ALBERTA ORDERS 8.7% OIL PRODUCTION CUT
‘WE MUST ACT IMMEDIATELY,’ NOTLEY SAYS, AS 25 PRODUCERS LIKELY TO FACE RESTRICTIONS
Alberta will cut oil production by 8.7 per cent starting in January in an effort to reduce the punishing price differential plaguing energy producers, says Premier Rachel Notley.
“We must act immediately, and we must do it together,” she said in a statement Sunday.
About 25 producers are expected to face cuts.
The price differential between Western Canadian Select and West Texas Intermediate has fluctuated in recent weeks, peaking at around C$45 a barrel.
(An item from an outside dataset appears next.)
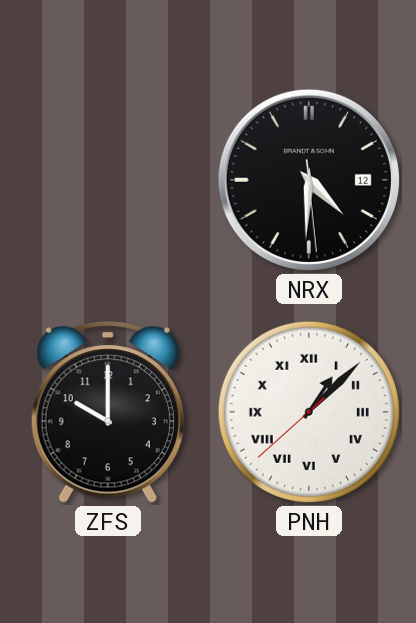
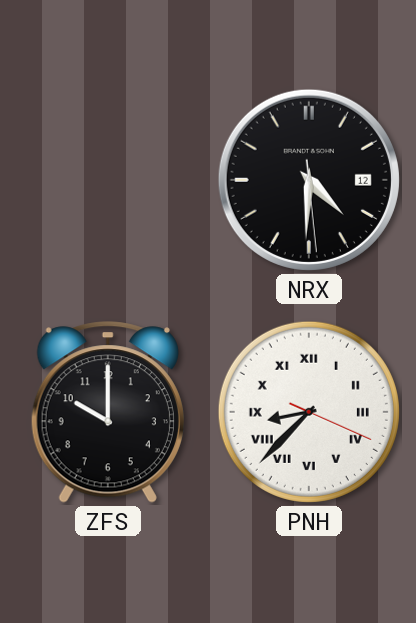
PNH: 1:07 -> 8:37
Western Canadian Select was selling for US$17 per barrel Friday.
Notley hinted Friday in a Postmedia op-ed that the province would intervene in the market.
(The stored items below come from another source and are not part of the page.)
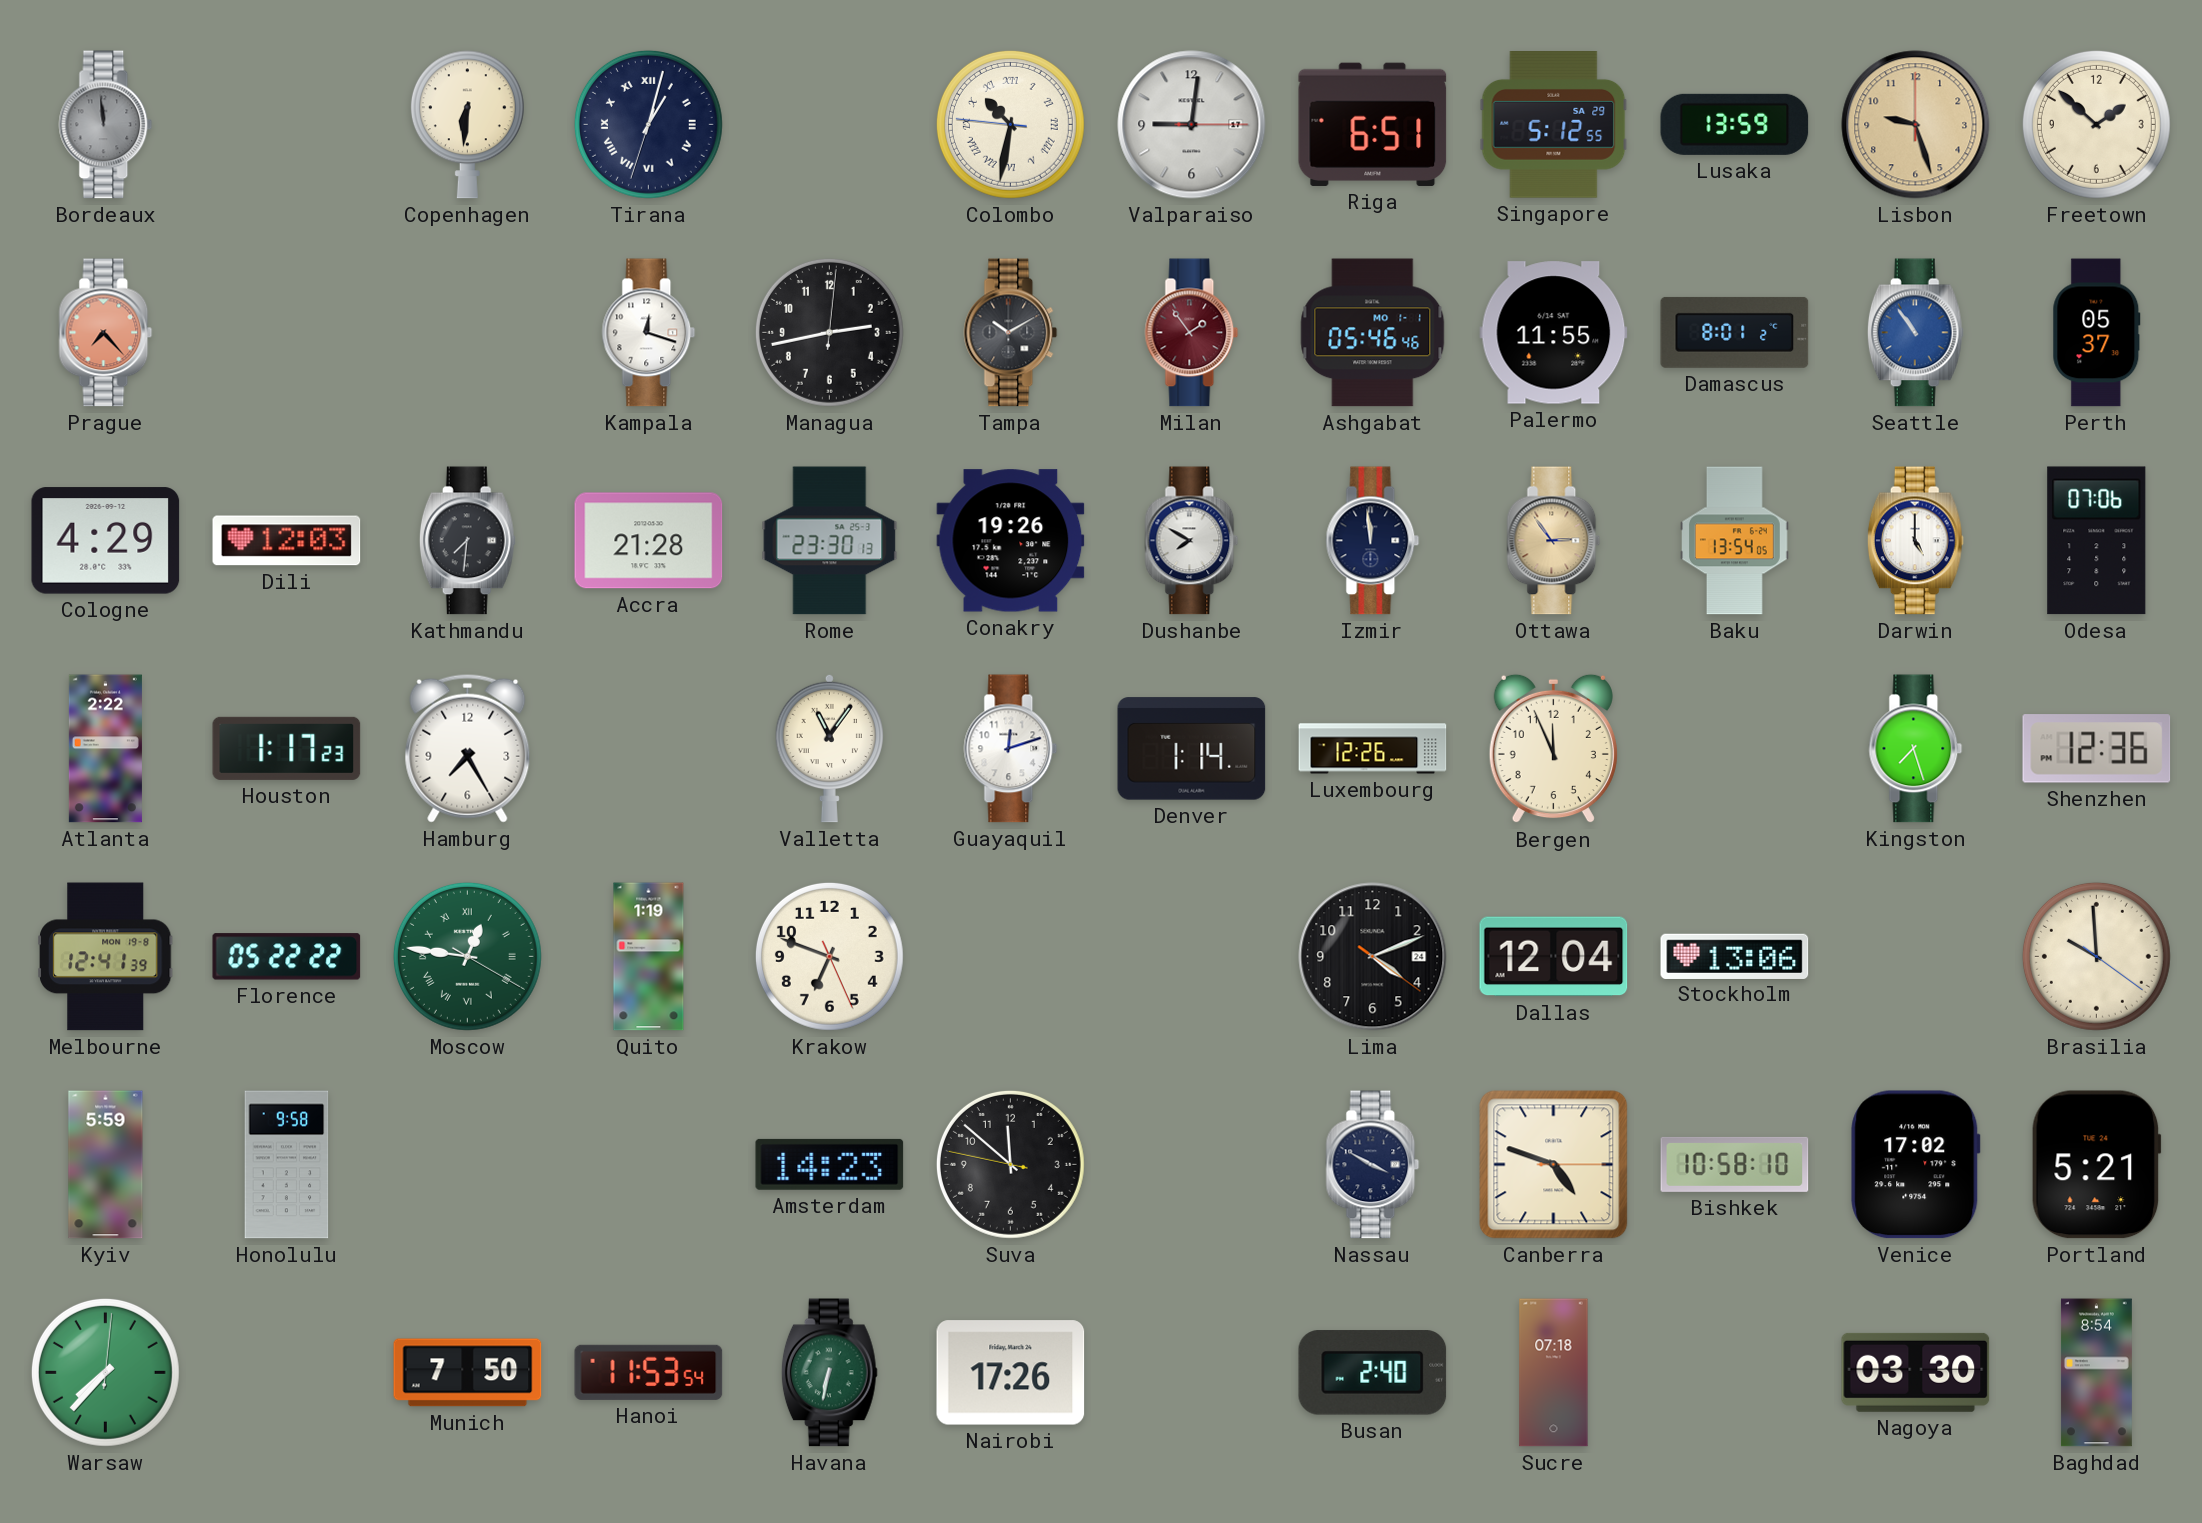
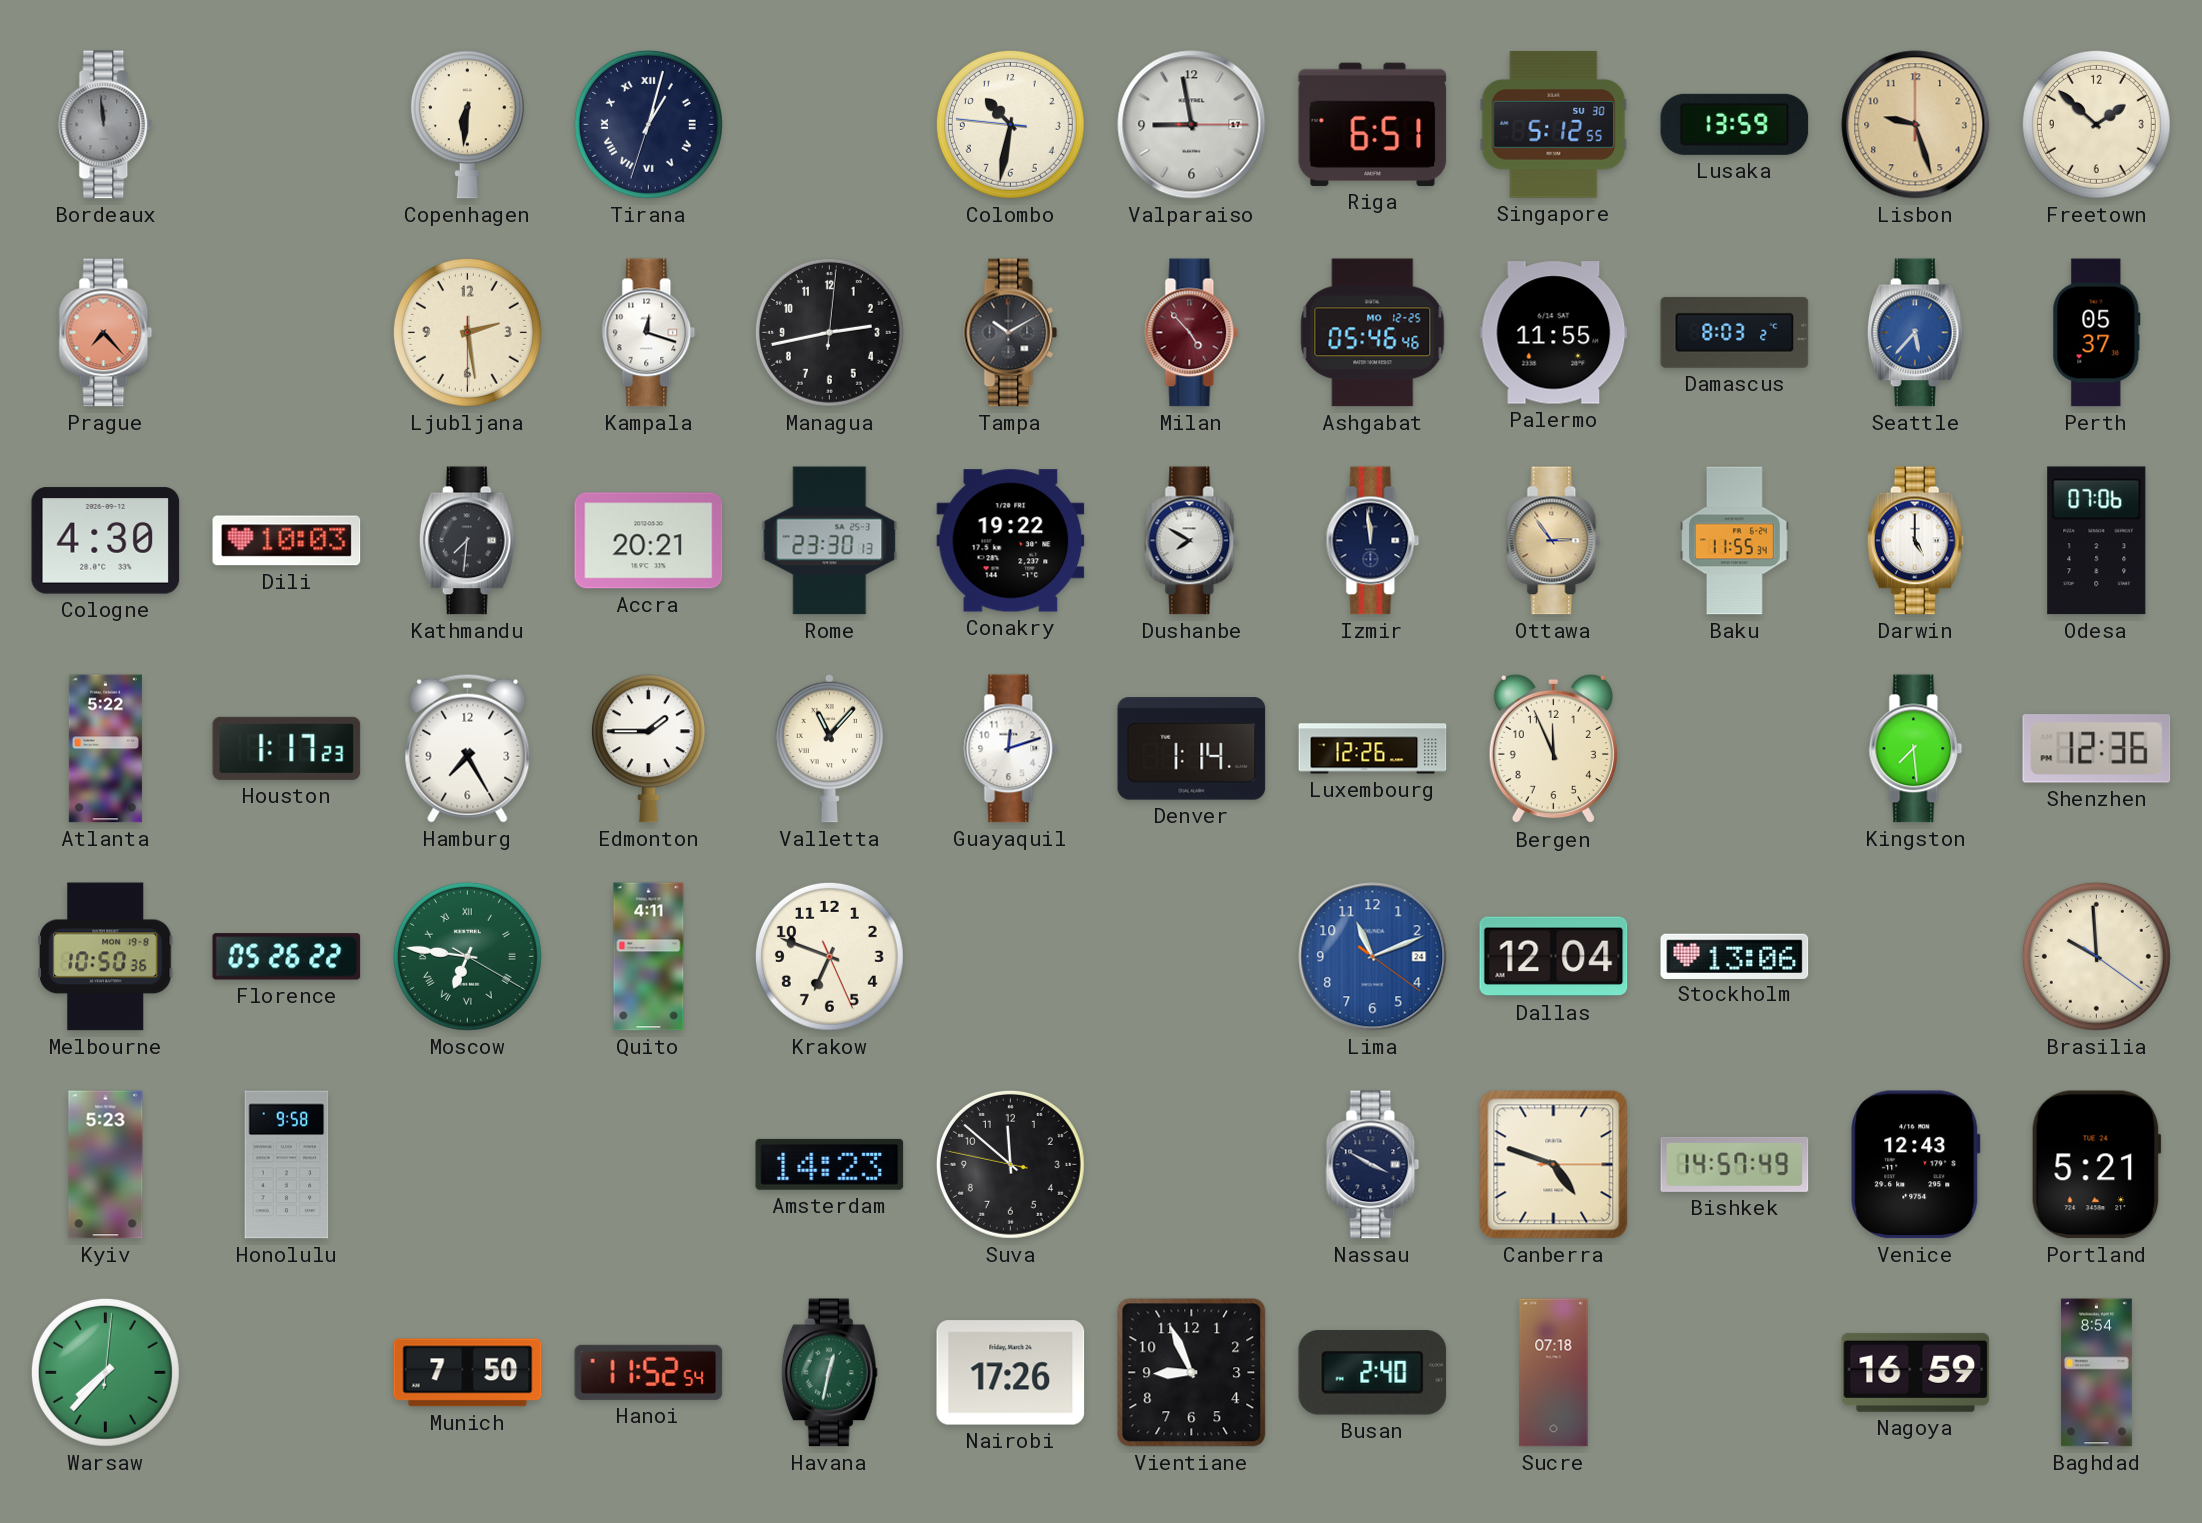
Colombo numerals: Roman -> Arabic
Valparaiso: 9:01 -> 8:58
Singapore date: SA 29 -> SU 30
Ljubljana: none -> 2:28
Milan: 1:54 -> 4:53
Ashgabat date: MO 1-1 -> MO 12-25
Damascus: 8:01 -> 8:03
Seattle: 10:54 -> 5:37
Cologne: 4:29 -> 4:30
Dili: 12:03 -> 10:03
Accra: 21:28 -> 20:21
Conakry: 19:26 -> 19:22
Baku: 13:54 -> 11:55
Atlanta: 2:22 -> 5:22
Edmonton: none -> 1:45
Valletta: 11:06 -> 11:07
Kingston: 7:27 -> 7:29
Melbourne: 12:41 -> 10:50
Florence: 05:22 -> 05:26
Moscow: 12:46 -> 6:46
Quito: 1:19 -> 4:11
Lima: 4:11 -> 11:11
Lima dial: black -> blue
Kyiv: 5:59 -> 5:23
Bishkek: 10:58 -> 14:57
Venice: 17:02 -> 12:43
Hanoi: 11:53 -> 11:52
Havana: 6:32 -> 12:32
Vientiane: none -> 8:56
Nagoya: 03:30 -> 16:59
She laid out two options — letting the free market correct itself, or curtailing production temporarily.
“That restriction would remain in place until stockpiles draw down, the price gap closes and the bleeding stops,” she wrote.
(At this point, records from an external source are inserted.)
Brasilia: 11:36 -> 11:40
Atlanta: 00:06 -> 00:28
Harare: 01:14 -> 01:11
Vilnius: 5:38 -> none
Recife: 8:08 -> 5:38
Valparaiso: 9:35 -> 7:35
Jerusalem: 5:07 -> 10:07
UCP Leader Jason Kenney and Alberta Party Leader Stephen Mandel have both pushed for production cuts.
“While a consensus appears to be forming among some political leaders, no such consensus exists within industry,” Notley wrote. “At this point, no industry consensus is expected.”
Cenovus Energy Inc. CEO Alex Pourbaix called for government-mandated cuts, and said last week that there is a “growing chorus of voices” in that camp.
Producers are making 190,000 raw crude oil and bitumen barrels per day (bpd) more than can be shipped out of Alberta, said a Sunday government news release.
Cuts will initially reduce the oversupply by 325,000 bpd, but eventually that number will drop to 95,000 bpd after excess storage is drawn down, said the province.
The plan, which would end Dec. 31, 2019, is expected to reduce the differential by at least US$4 per barrel relative to where it would have been otherwise.
The province pegs losses due to the oil discount at around $80 million per day, though estimates vary.